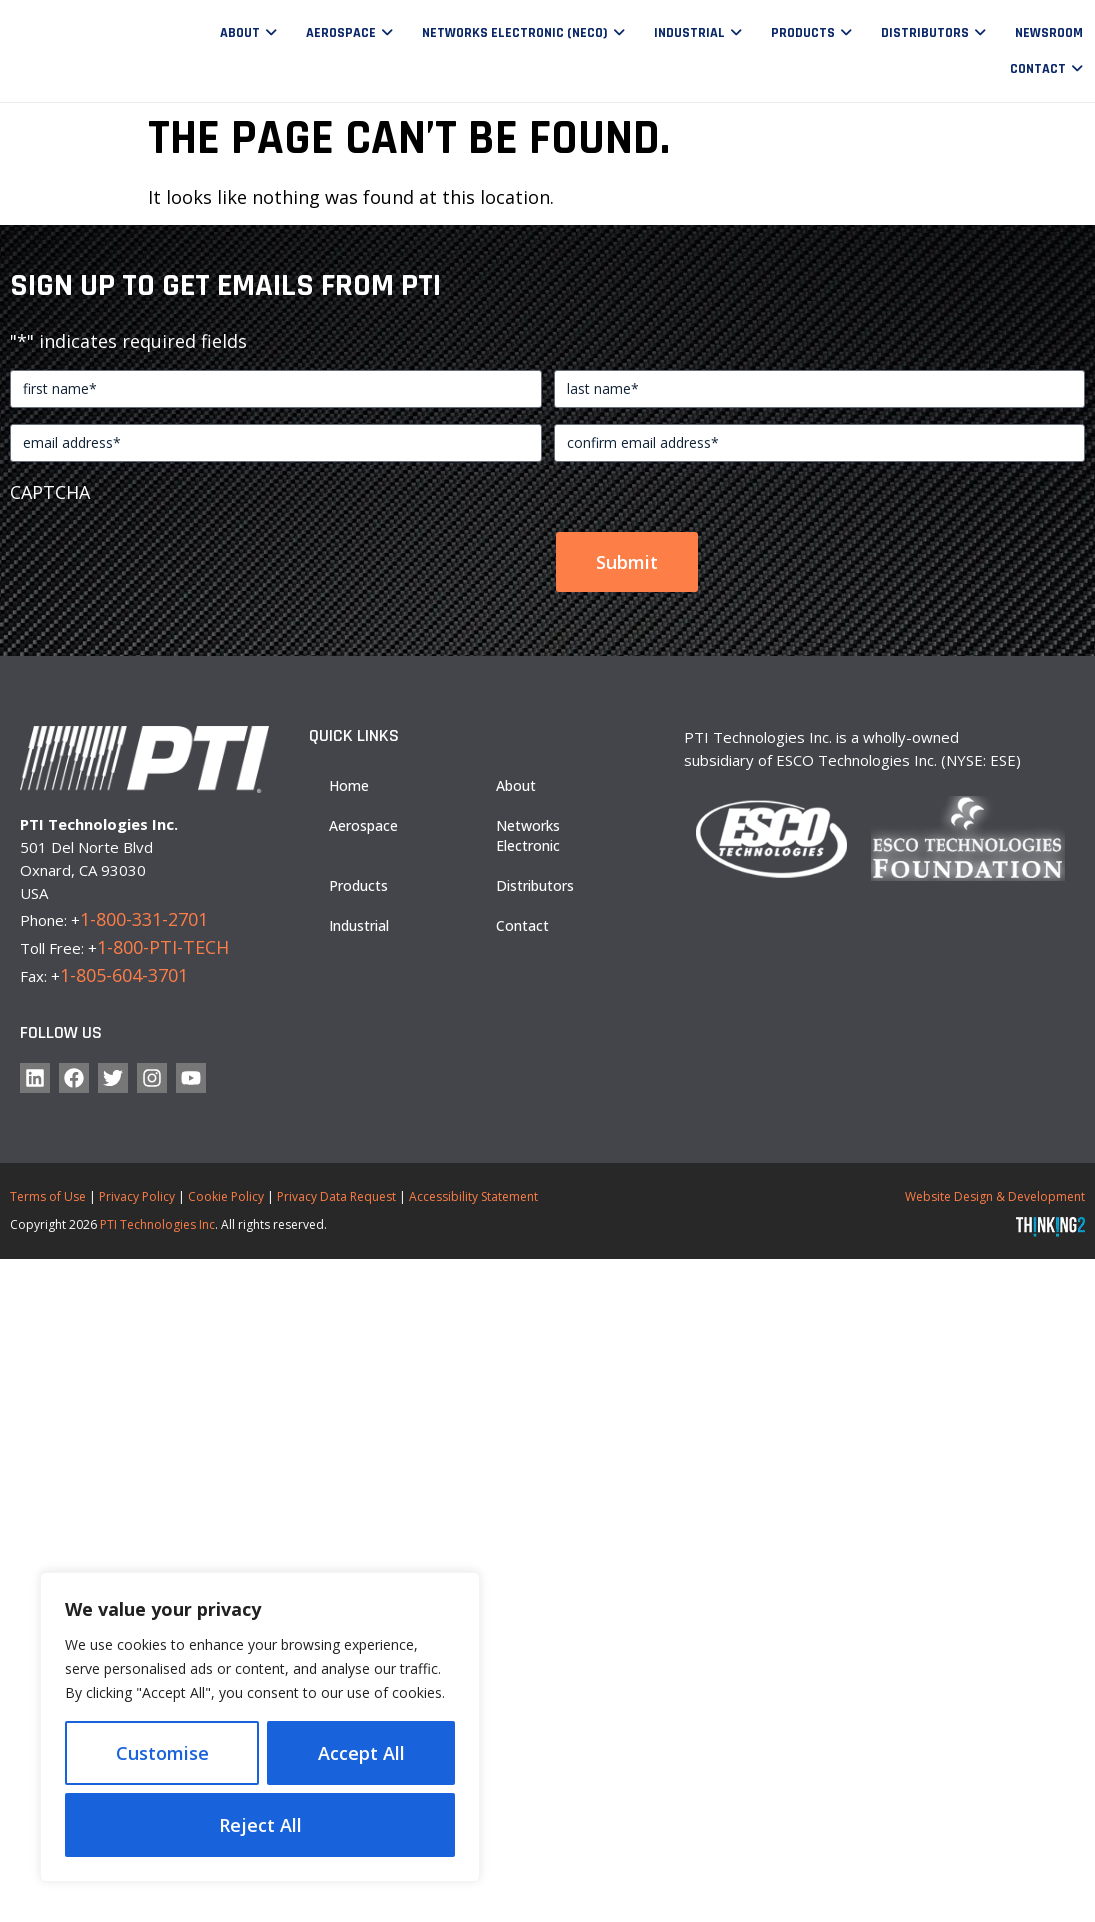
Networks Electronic (528, 835)
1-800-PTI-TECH (163, 947)
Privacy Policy (137, 1196)
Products (803, 33)
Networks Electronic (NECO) (515, 33)
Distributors (925, 33)
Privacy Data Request (336, 1196)
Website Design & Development (995, 1196)
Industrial (689, 33)
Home (349, 785)
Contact (1038, 69)
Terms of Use (48, 1196)
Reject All (362, 1753)
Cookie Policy (226, 1196)
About (240, 33)
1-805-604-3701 (124, 975)
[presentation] (162, 553)
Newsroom (1049, 33)
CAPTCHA (50, 492)
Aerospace (341, 33)
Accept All (260, 1825)
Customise (163, 1753)
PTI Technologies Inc (157, 1224)
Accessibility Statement (473, 1196)
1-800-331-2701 (144, 919)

┄┄┄┄┄┄┄┄┄┄┄┄┄┄┄┄┄┄┄┄

Aim of the task → For the span from the line containing "Networks Electronic (NECO) (515, 33)" through the last line of the entries above, transcribe each line exactly and leave out everything else.

Expected output →
Networks Electronic (NECO) (515, 33)
Distributors (925, 33)
Privacy Data Request (336, 1196)
Website Design & Development (995, 1196)
Industrial (689, 33)
Home (349, 785)
Contact (1038, 69)
Terms of Use (48, 1196)
Reject All (362, 1753)
Cookie Policy (226, 1196)
About (240, 33)
1-805-604-3701 (124, 975)
[presentation] (162, 553)
Newsroom (1049, 33)
CAPTCHA (50, 492)
Aerospace (341, 33)
Accept All (260, 1825)
Customise (163, 1753)
PTI Technologies Inc (157, 1224)
Accessibility Statement (473, 1196)
1-800-331-2701 (144, 919)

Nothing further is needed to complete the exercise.